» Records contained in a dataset
*** Begin section ***

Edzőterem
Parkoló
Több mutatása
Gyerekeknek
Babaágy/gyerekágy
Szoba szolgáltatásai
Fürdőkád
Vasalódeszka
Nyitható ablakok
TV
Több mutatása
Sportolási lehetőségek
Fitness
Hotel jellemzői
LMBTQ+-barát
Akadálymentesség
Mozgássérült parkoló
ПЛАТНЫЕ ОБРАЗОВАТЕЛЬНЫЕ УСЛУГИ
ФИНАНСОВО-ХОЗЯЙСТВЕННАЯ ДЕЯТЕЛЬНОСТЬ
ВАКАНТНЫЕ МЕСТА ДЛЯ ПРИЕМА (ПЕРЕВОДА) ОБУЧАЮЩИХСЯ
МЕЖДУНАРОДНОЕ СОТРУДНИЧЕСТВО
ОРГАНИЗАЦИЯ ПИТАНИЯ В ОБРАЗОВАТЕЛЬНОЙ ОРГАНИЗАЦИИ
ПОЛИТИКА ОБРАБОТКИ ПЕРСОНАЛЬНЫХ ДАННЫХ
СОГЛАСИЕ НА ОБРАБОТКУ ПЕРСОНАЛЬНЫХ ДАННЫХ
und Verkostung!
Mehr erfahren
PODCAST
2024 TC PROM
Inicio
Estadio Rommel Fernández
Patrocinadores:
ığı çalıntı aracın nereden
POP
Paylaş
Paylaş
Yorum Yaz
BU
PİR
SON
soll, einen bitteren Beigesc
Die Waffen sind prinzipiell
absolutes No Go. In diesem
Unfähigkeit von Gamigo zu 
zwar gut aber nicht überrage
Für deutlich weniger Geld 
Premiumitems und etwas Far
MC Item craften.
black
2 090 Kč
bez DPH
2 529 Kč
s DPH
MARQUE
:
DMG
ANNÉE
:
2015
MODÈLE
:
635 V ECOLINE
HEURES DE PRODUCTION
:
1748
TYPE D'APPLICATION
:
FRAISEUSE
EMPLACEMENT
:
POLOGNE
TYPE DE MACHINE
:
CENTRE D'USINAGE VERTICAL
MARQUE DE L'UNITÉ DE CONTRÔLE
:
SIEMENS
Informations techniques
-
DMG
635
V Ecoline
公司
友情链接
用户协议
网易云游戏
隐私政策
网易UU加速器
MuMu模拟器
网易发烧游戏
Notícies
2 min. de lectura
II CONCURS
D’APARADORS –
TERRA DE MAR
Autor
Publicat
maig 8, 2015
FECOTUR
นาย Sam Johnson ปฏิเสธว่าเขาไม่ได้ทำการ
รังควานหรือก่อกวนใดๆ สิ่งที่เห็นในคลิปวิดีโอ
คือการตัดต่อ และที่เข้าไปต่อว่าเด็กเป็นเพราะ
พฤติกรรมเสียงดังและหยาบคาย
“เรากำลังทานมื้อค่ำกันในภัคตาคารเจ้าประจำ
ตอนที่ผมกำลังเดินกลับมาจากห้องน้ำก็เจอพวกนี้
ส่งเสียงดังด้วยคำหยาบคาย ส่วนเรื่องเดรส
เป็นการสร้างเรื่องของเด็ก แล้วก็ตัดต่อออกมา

*** End section ***

» What you need to do
Word for word, restate the entries that appear above.

» Written solution
Edzőterem
Parkoló
Több mutatása
Gyerekeknek
Babaágy/gyerekágy
Szoba szolgáltatásai
Fürdőkád
Vasalódeszka
Nyitható ablakok
TV
Több mutatása
Sportolási lehetőségek
Fitness
Hotel jellemzői
LMBTQ+-barát
Akadálymentesség
Mozgássérült parkoló
ПЛАТНЫЕ ОБРАЗОВАТЕЛЬНЫЕ УСЛУГИ
ФИНАНСОВО-ХОЗЯЙСТВЕННАЯ ДЕЯТЕЛЬНОСТЬ
ВАКАНТНЫЕ МЕСТА ДЛЯ ПРИЕМА (ПЕРЕВОДА) ОБУЧАЮЩИХСЯ
МЕЖДУНАРОДНОЕ СОТРУДНИЧЕСТВО
ОРГАНИЗАЦИЯ ПИТАНИЯ В ОБРАЗОВАТЕЛЬНОЙ ОРГАНИЗАЦИИ
ПОЛИТИКА ОБРАБОТКИ ПЕРСОНАЛЬНЫХ ДАННЫХ
СОГЛАСИЕ НА ОБРАБОТКУ ПЕРСОНАЛЬНЫХ ДАННЫХ
und Verkostung!
Mehr erfahren
PODCAST
2024 TC PROM
Inicio
Estadio Rommel Fernández
Patrocinadores:
ığı çalıntı aracın nereden
POP
Paylaş
Paylaş
Yorum Yaz
BU
PİR
SON
soll, einen bitteren Beigesc
Die Waffen sind prinzipiell
absolutes No Go. In diesem
Unfähigkeit von Gamigo zu 
zwar gut aber nicht überrage
Für deutlich weniger Geld 
Premiumitems und etwas Far
MC Item craften.
black
2 090 Kč
bez DPH
2 529 Kč
s DPH
MARQUE
:
DMG
ANNÉE
:
2015
MODÈLE
:
635 V ECOLINE
HEURES DE PRODUCTION
:
1748
TYPE D'APPLICATION
:
FRAISEUSE
EMPLACEMENT
:
POLOGNE
TYPE DE MACHINE
:
CENTRE D'USINAGE VERTICAL
MARQUE DE L'UNITÉ DE CONTRÔLE
:
SIEMENS
Informations techniques
-
DMG
635
V Ecoline
公司
友情链接
用户协议
网易云游戏
隐私政策
网易UU加速器
MuMu模拟器
网易发烧游戏
Notícies
2 min. de lectura
II CONCURS
D’APARADORS –
TERRA DE MAR
Autor
Publicat
maig 8, 2015
FECOTUR
นาย Sam Johnson ปฏิเสธว่าเขาไม่ได้ทำการ
รังควานหรือก่อกวนใดๆ สิ่งที่เห็นในคลิปวิดีโอ
คือการตัดต่อ และที่เข้าไปต่อว่าเด็กเป็นเพราะ
พฤติกรรมเสียงดังและหยาบคาย
“เรากำลังทานมื้อค่ำกันในภัคตาคารเจ้าประจำ
ตอนที่ผมกำลังเดินกลับมาจากห้องน้ำก็เจอพวกนี้
ส่งเสียงดังด้วยคำหยาบคาย ส่วนเรื่องเดรส
เป็นการสร้างเรื่องของเด็ก แล้วก็ตัดต่อออกมา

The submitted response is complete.